- Skynova conducted a study to find out how many people complete their five-year career plans and what influences their decision to stay, or switch jobs.
- Nearly 3 in 5 workers with a career plan are optimistic about the current job market, compared to just 33% of workers without a career plan.
- How closely a person follows their career plan seems to be directly related to job satisfaction, with 77% of those who had adhered to theirs closely reporting being satisfied with their current job.
Now well into the New Year, more people are evaluating what they really want out of their careers. With this in mind, Skynova recently surveyed over 1,000 multigenerational workers across the U.S. to find out how many have defined career plans.
“Where do you see yourself in five years’ time?” Is a question that most people in the job market have had to answer at some point. This has always been a generally difficult question, but the current state of affairs has made it even more so.
The study’s goal was to find out how many people complete their five-year career plans, how many do not, what derails their plans or makes people change them, and the impact of these factors on their perceived quality of life.
Some Study Highlights:
- Earning a higher salary (65%) and developing a better work-life balance (59%) are the most important career plans for workers—yet only 44% have received a salary increase in recent years.
- 58% of people who’ve changed jobs in pursuit of their career plan are more satisfied, compared to just 33% who haven’t changed jobs.
- Nearly 3 in 5 workers with a career plan are optimistic about the current job market compared to just 33% of workers without a career plan—workers in their 20s (55%) and 30s (54%) are most optimistic about the current job market.
How many people have career plans/goals?
According to the study, the vast majority of people (97%) have at least some outline of a career plan that they would like to stick to. However, only 59% said that they follow or have followed it very closely.
Earning more money, achieving a better work-life balance, and learning new skills were the most popular career goals.
The easiest to achieve were increasing network size (67%) and learning new skills (65%).
Unfortunately, the most frequently cited goal (earning a higher salary) also turned out to be the most difficult to accomplish (44%).

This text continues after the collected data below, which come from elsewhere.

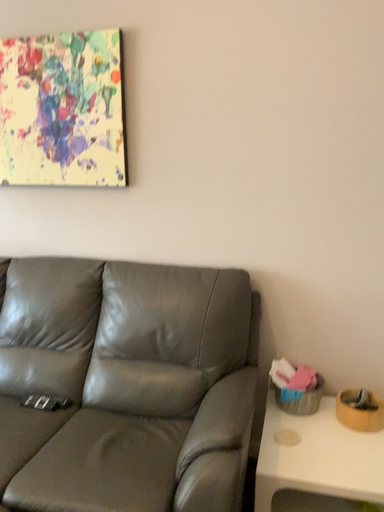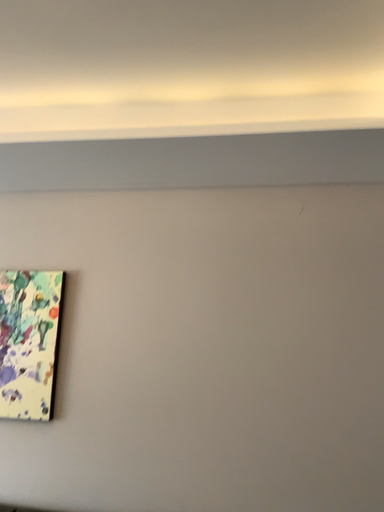 Question: Which way did the camera rotate in the video?

Choices:
 (A) rotated right
 (B) rotated left

Answer: (A) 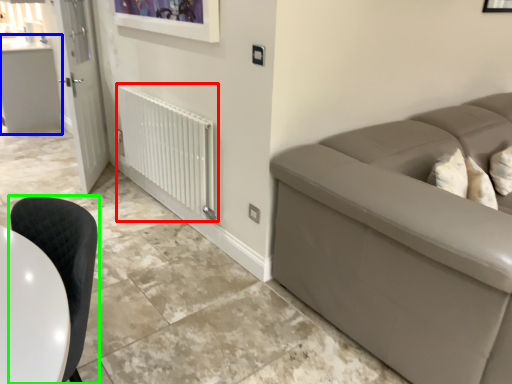 Question: Which object is the closest to the radiator (highlighted by a red box)? Choose among these: counter top (highlighted by a blue box) or chair (highlighted by a green box).

Choices:
 (A) counter top
 (B) chair

Answer: (B) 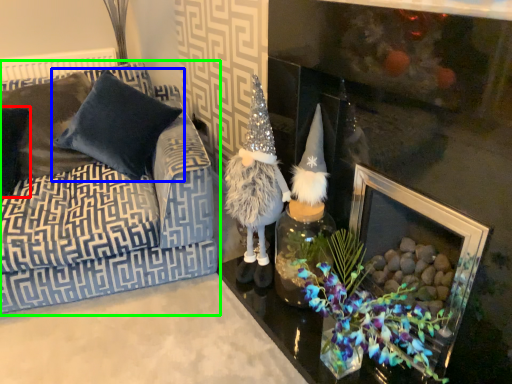 Question: Estimate the real-world distances between objects in this image. Which object is farther from pillow (highlighted by a red box), pillow (highlighted by a blue box) or studio couch (highlighted by a green box)?

Choices:
 (A) pillow
 (B) studio couch

Answer: (B) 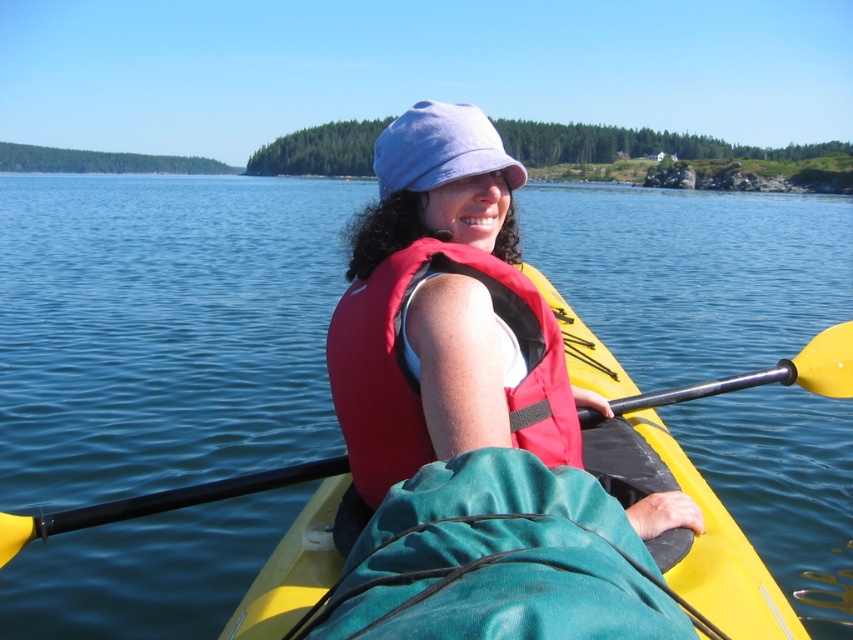 You are a drone operator trying to locate a specific point in the image. The point is labeled as point (161,328). Based on the scene description, where would this point be located in relation to the blue water at center?

The point (161,328) is located on the blue water at center. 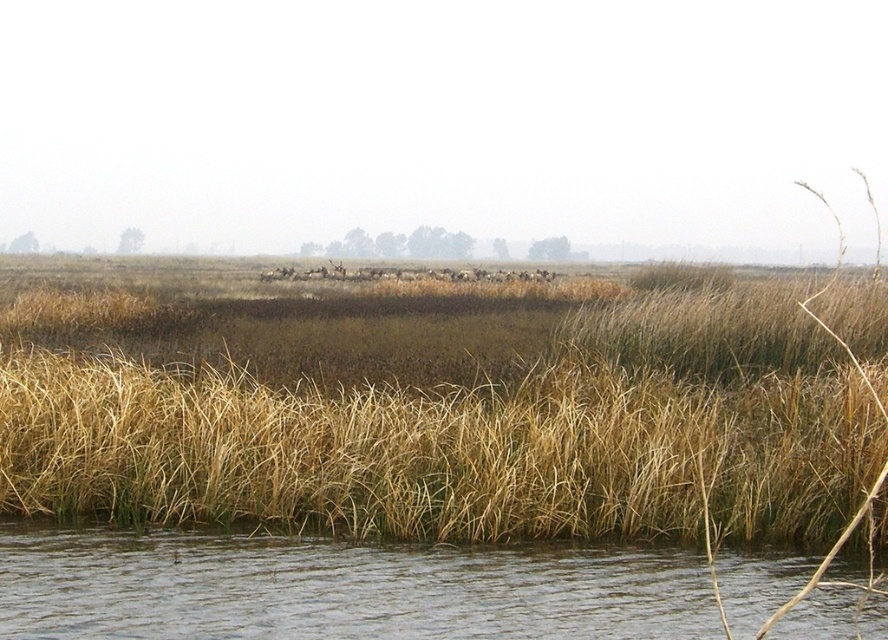 Who is higher up, dry grass at center or clear water at lower center?

dry grass at center is above.

Between point (694, 365) and point (434, 616), which one is positioned in front?

Positioned in front is point (434, 616).

Where is `dry grass at center`? This screenshot has width=888, height=640. dry grass at center is located at coordinates (437, 419).

Between clear water at lower center and brown fuzzy deer at center, which one has less height?

clear water at lower center is shorter.

Between point (652, 570) and point (323, 273), which one is positioned in front?

Positioned in front is point (652, 570).

The width and height of the screenshot is (888, 640). What do you see at coordinates (371, 588) in the screenshot?
I see `clear water at lower center` at bounding box center [371, 588].

This screenshot has height=640, width=888. I want to click on clear water at lower center, so click(371, 588).

Between dry grass at center and brown fuzzy deer at center, which one has more height?

With more height is dry grass at center.

Who is positioned more to the right, dry grass at center or brown fuzzy deer at center?

dry grass at center is more to the right.

Is point (266, 416) positioned after point (509, 275)?

No, it is in front of (509, 275).

This screenshot has height=640, width=888. In order to click on dry grass at center in this screenshot , I will do `click(437, 419)`. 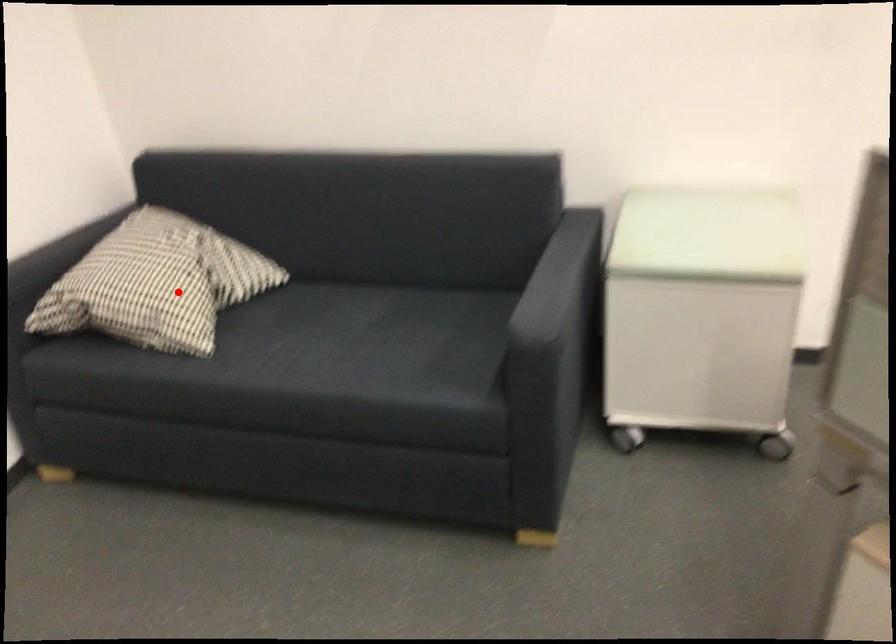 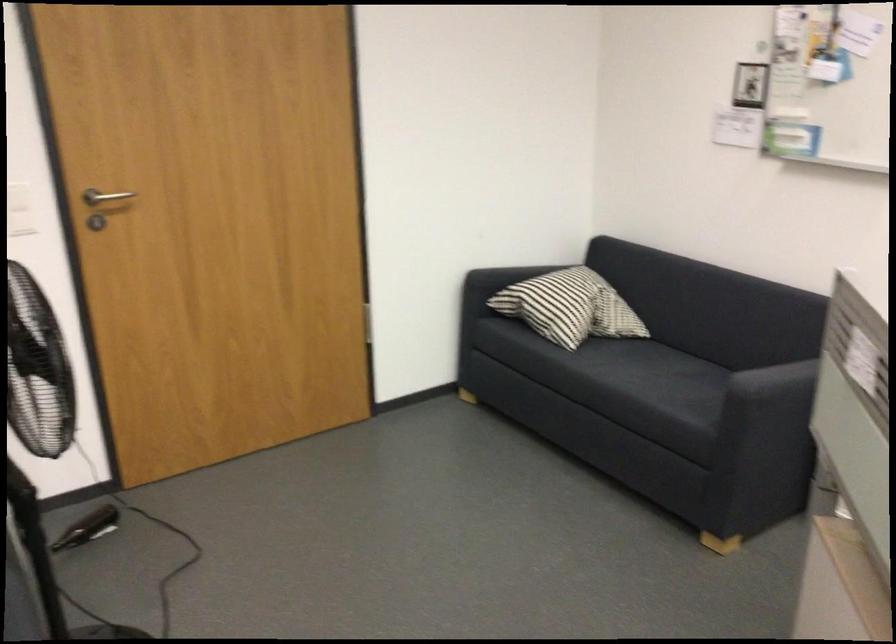 Locate, in the second image, the point that corresponds to the highlighted location in the first image.

(570, 307) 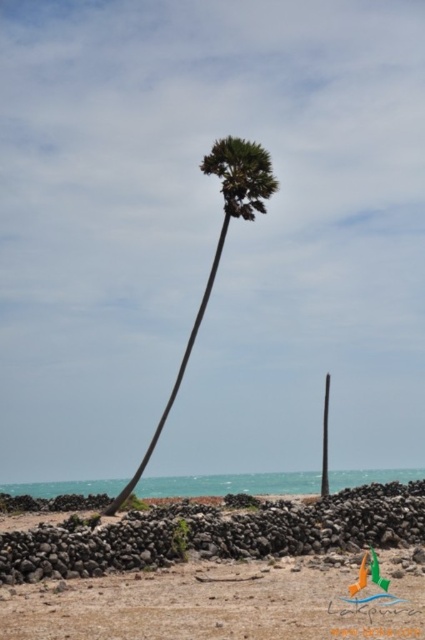 Who is lower down, brown sandy beach at lower center or green leafy palm tree at center?

brown sandy beach at lower center

Does point (5, 593) lie behind point (266, 180)?

No.

You are a GUI agent. You are given a task and a screenshot of the screen. Output one action in this format:
    pyautogui.click(x=<x>, y=<y>)
    Task: Click on the brown sandy beach at lower center
    Image resolution: width=425 pixels, height=640 pixels.
    Given the screenshot: What is the action you would take?
    pyautogui.click(x=217, y=602)

I want to click on brown sandy beach at lower center, so 217,602.

Which is in front, point (133, 483) or point (323, 458)?

Positioned in front is point (133, 483).

Between green leafy palm tree at center and green smooth pole at center, which one has less height?

Standing shorter between the two is green smooth pole at center.

Which is behind, point (257, 170) or point (325, 397)?

The point (325, 397) is behind.

Where is `green leafy palm tree at center`? The height and width of the screenshot is (640, 425). green leafy palm tree at center is located at coordinates (218, 243).

Is point (397, 609) farther from camera compared to point (323, 428)?

That is False.

Who is more distant from viewer, [102,637] or [325,442]?

The point [325,442] is more distant.

This screenshot has width=425, height=640. What are the coordinates of `brown sandy beach at lower center` in the screenshot? It's located at (217, 602).

At what (x,y) coordinates should I click in order to perform the action: click on brown sandy beach at lower center. Please return your answer as a coordinate pair (x, y). Image resolution: width=425 pixels, height=640 pixels. Looking at the image, I should click on (217, 602). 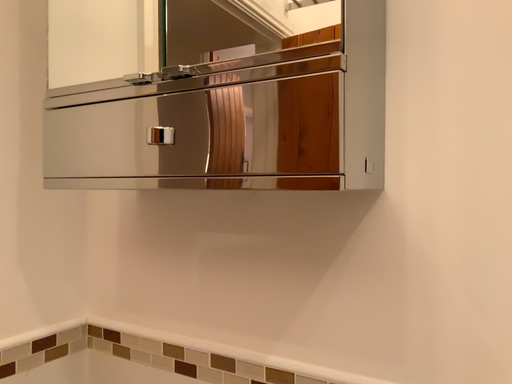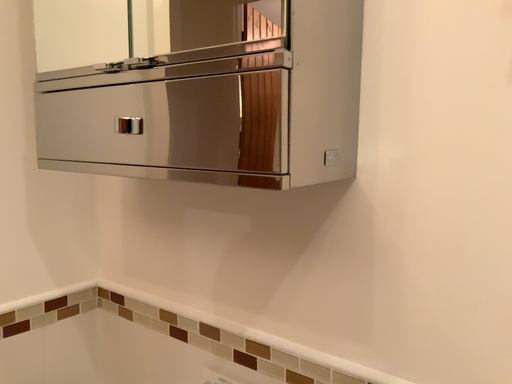 Question: Which way did the camera rotate in the video?

Choices:
 (A) rotated downward
 (B) rotated upward

Answer: (A) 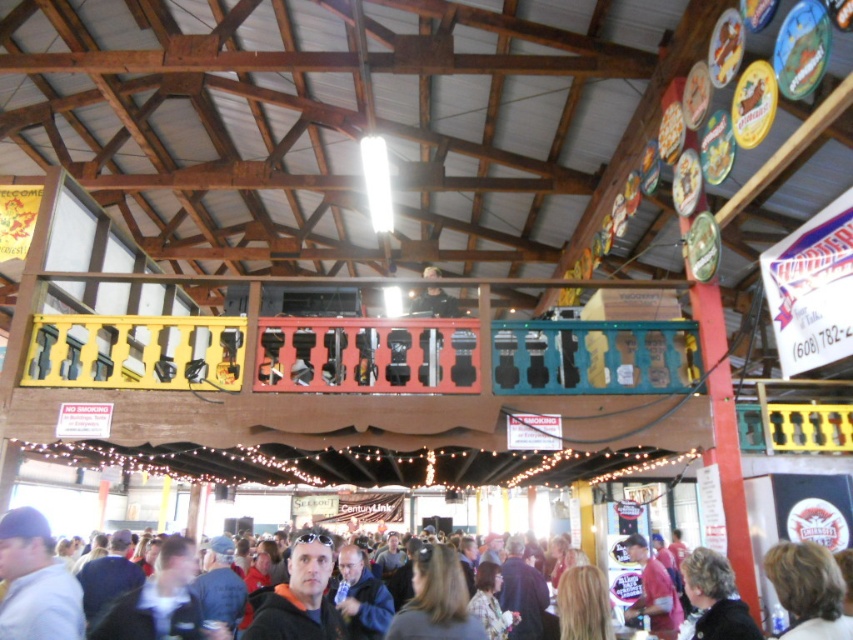 Question: Does dark blue jacket at center appear on the right side of light blue baseball cap at lower left?

Choices:
 (A) yes
 (B) no

Answer: (B)

Question: Among these points, which one is nearest to the camera?

Choices:
 (A) (59, 580)
 (B) (134, 637)

Answer: (A)

Question: Which object appears farthest from the camera in this image?

Choices:
 (A) dark blue jacket at center
 (B) light blue baseball cap at lower left

Answer: (A)

Question: Does dark blue jacket at center come behind light blue baseball cap at lower left?

Choices:
 (A) no
 (B) yes

Answer: (B)

Question: Which point is closer to the camera?

Choices:
 (A) (55, 612)
 (B) (198, 634)

Answer: (A)

Question: Is dark blue jacket at center to the right of light blue baseball cap at lower left from the viewer's perspective?

Choices:
 (A) yes
 (B) no

Answer: (B) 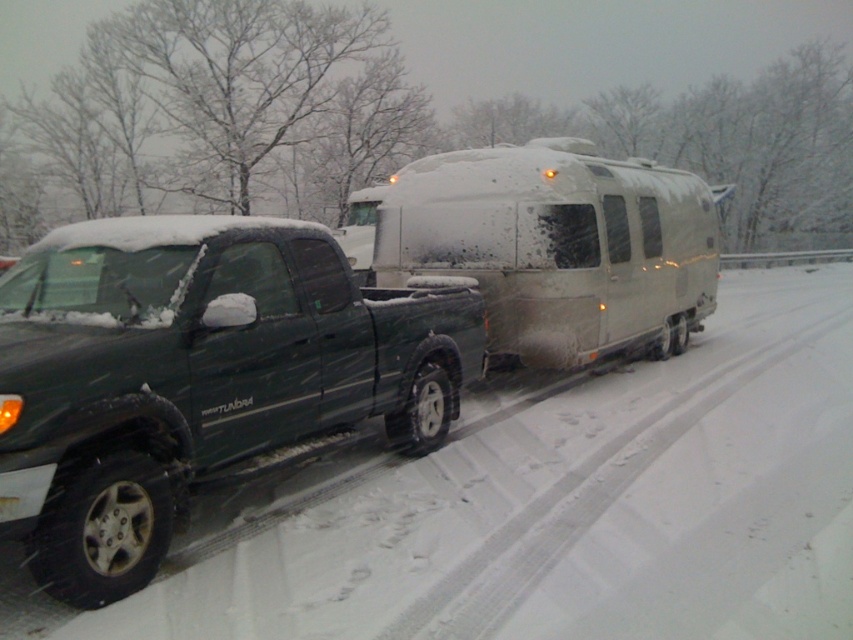 You are a delivery person trying to determine if your 6.5 feet tall package can fit between the matte black truck at left and the white matte trailer at center. Based on their heights, can the package be placed between them without tilting?

The matte black truck at left is not as tall as the white matte trailer at center. Since the package is 6.5 feet tall, and the shorter matte black truck at left is under that height, the package cannot be placed between them vertically without tilting.

You are a driver trying to navigate through the snow. The matte black truck at left is stuck in the snow. Can you use the white matte trailer at center to help pull it out?

The matte black truck at left is below the white matte trailer at center, so the trailer is positioned higher and could potentially be used to pull the truck out of the snow.

You are planning to park your vehicle in a narrow alley that can only accommodate one vehicle at a time. Given the space constraints, which vehicle should you park first to ensure both the matte black truck at left and the white matte trailer at center can fit into the alley?

Since the matte black truck at left occupies less space than the white matte trailer at center, you should park the matte black truck at left first to ensure both vehicles can fit into the narrow alley. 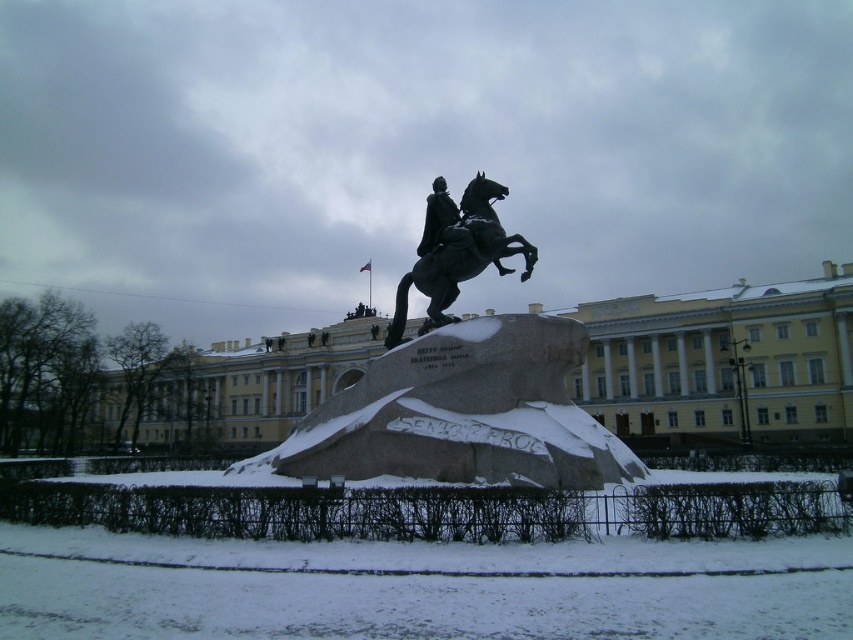 You are standing at the point with coordinates (460, 392) in the winter scene. What object are you standing on?

The point with coordinates (460, 392) is on the bronze statue at center.

You are an art student analyzing the winter scene. You notice the black polished stone horse at center and the black polished statue at center. Which object is wider?

The black polished stone horse at center is wider than the black polished statue at center as stated in the description.

You are standing in front of the classical building and see the black polished stone horse at center and the black polished statue at center. Which object is positioned to the right of the other?

The black polished stone horse at center is to the right of the black polished statue at center. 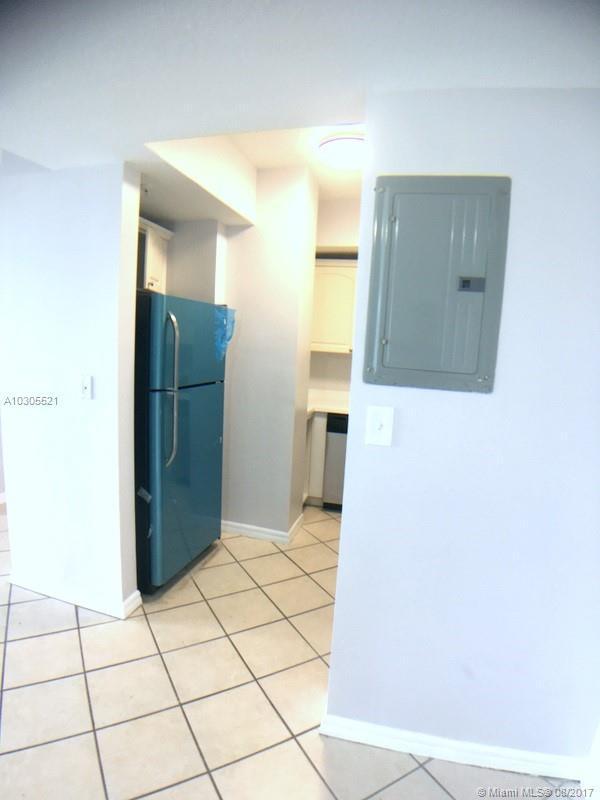 Identify the location of cabinets. This screenshot has width=600, height=800. (334, 320), (158, 258). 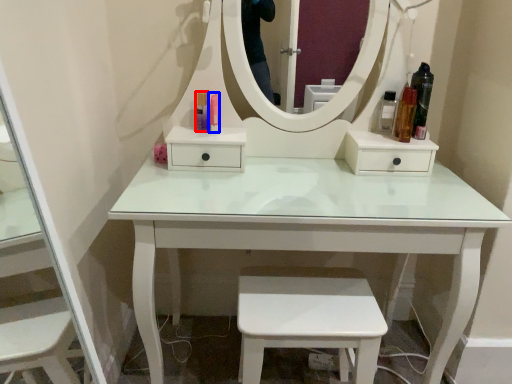 Question: Which object appears closest to the camera in this image, toiletry (highlighted by a red box) or toiletry (highlighted by a blue box)?

Choices:
 (A) toiletry
 (B) toiletry

Answer: (B) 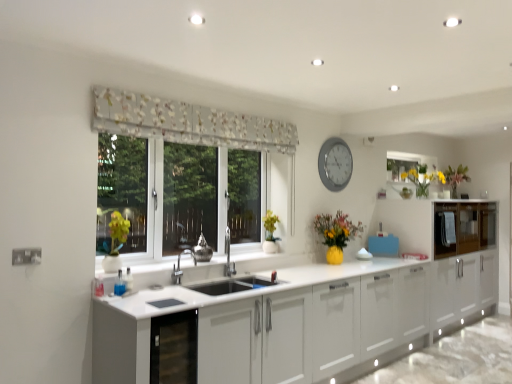 Question: Considering the relative positions of glossy wood cabinets at right and floral fabric curtain at upper center in the image provided, is glossy wood cabinets at right behind floral fabric curtain at upper center?

Choices:
 (A) yes
 (B) no

Answer: (A)

Question: Is glossy wood cabinets at right next to floral fabric curtain at upper center?

Choices:
 (A) yes
 (B) no

Answer: (B)

Question: Is glossy wood cabinets at right smaller than floral fabric curtain at upper center?

Choices:
 (A) no
 (B) yes

Answer: (A)

Question: Is glossy wood cabinets at right wider than floral fabric curtain at upper center?

Choices:
 (A) no
 (B) yes

Answer: (B)

Question: From a real-world perspective, is glossy wood cabinets at right physically below floral fabric curtain at upper center?

Choices:
 (A) yes
 (B) no

Answer: (A)

Question: Is glossy wood cabinets at right taller than floral fabric curtain at upper center?

Choices:
 (A) no
 (B) yes

Answer: (B)

Question: Considering the relative sizes of metallic silver vase at center and floral fabric curtain at upper center in the image provided, is metallic silver vase at center thinner than floral fabric curtain at upper center?

Choices:
 (A) yes
 (B) no

Answer: (B)

Question: Is metallic silver vase at center bigger than floral fabric curtain at upper center?

Choices:
 (A) yes
 (B) no

Answer: (B)

Question: From a real-world perspective, is metallic silver vase at center physically below floral fabric curtain at upper center?

Choices:
 (A) no
 (B) yes

Answer: (B)

Question: Are metallic silver vase at center and floral fabric curtain at upper center making contact?

Choices:
 (A) yes
 (B) no

Answer: (B)

Question: Is there a large distance between metallic silver vase at center and floral fabric curtain at upper center?

Choices:
 (A) no
 (B) yes

Answer: (A)

Question: Is metallic silver vase at center taller than floral fabric curtain at upper center?

Choices:
 (A) yes
 (B) no

Answer: (B)

Question: Can you confirm if floral fabric curtain at upper center is taller than glossy wood cabinets at right?

Choices:
 (A) no
 (B) yes

Answer: (A) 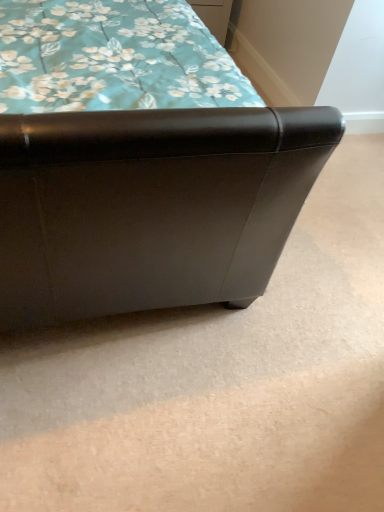 Question: Is matte black ottoman at lower left completely or partially outside of matte wood drawer at upper center?

Choices:
 (A) yes
 (B) no

Answer: (A)

Question: Is matte black ottoman at lower left to the right of matte wood drawer at upper center from the viewer's perspective?

Choices:
 (A) no
 (B) yes

Answer: (A)

Question: Is matte black ottoman at lower left in contact with matte wood drawer at upper center?

Choices:
 (A) no
 (B) yes

Answer: (A)

Question: Does matte black ottoman at lower left have a smaller size compared to matte wood drawer at upper center?

Choices:
 (A) no
 (B) yes

Answer: (A)

Question: Would you say matte wood drawer at upper center is part of matte black ottoman at lower left's contents?

Choices:
 (A) yes
 (B) no

Answer: (B)

Question: From the image's perspective, is matte black ottoman at lower left on top of matte wood drawer at upper center?

Choices:
 (A) yes
 (B) no

Answer: (B)

Question: Does matte wood drawer at upper center have a greater height compared to matte black ottoman at lower left?

Choices:
 (A) yes
 (B) no

Answer: (B)

Question: From the image's perspective, does matte wood drawer at upper center appear higher than matte black ottoman at lower left?

Choices:
 (A) no
 (B) yes

Answer: (B)

Question: Is matte wood drawer at upper center not inside matte black ottoman at lower left?

Choices:
 (A) no
 (B) yes

Answer: (B)

Question: Is matte wood drawer at upper center facing away from matte black ottoman at lower left?

Choices:
 (A) no
 (B) yes

Answer: (A)

Question: Can you confirm if matte wood drawer at upper center is positioned to the right of matte black ottoman at lower left?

Who is sticking to their career plans?
76% of men and 68% of women reported changing jobs in the past five years as part of their career plan. More millennials said the same (77%) than baby boomers (64%) or Gen Xers (65%). Millennials and Gen Zers were also the most likely to say that they were following their plans very closely.
How closely a person follows their career plan seems to be directly related to job satisfaction, with 77% of those who had adhered to theirs closely reporting being satisfied with their current job.
In comparison, among those who followed their plan only slightly or not at all, only 16% claimed job satisfaction.
Health care, finance, and information systems were the industries with the most respondents following their plan closely or extremely closely.
How do people feel about their job security and finances?
When asked about how financially secure they would feel if they lost or quit their job tomorrow, a little over half (52%) of people surveyed said that they would be somewhat secure, while one-third felt they would be very secure.
Notably, those who were following their career plans the closest were most likely to feel very secure (44%), while those who weren’t following their plan at all were least likely to feel the same (13%).
How many months could workers live on their savings if they stopped working?
When asked about their savings in terms of the number of months their money would last if they stopped working tomorrow, the most common answer was four to six months.
Those 50 and over were the most likely to have larger savings; 23% of this group reported that they would be able to last 12 months or longer without finding alternative employment.
The youngest respondents (those in their 20s) were the least likely to have enough savings for over 12 months (8%).
The majority of workers are looking optimistically to the future
Reporting on their feelings about the path ahead, the majority of respondents felt very optimistic. Across all age groups, over half were very optimistic about doing better in life than their parents.
Those with a career plan were significantly more likely than those without one to feel very optimistic about a variety of factors, from exceeding their parents’ achievements to the current job market, the current political leadership, and the global economy.
Those over 50 seemed to have the least optimistic outlook on the current job market, possibly because older workers are increasingly undervalued in their existing positions or overlooked in favor of younger hires when applying for new ones.
Meanwhile, those in their 30s were the most optimistic about doing better than their parents, the current political leadership, and the global economy.
Based on the data, it can safely be concluded that having a long-term career plan is the best option for securing a happy and stable professional future, which tends to lead to more job satisfaction and increased financial security.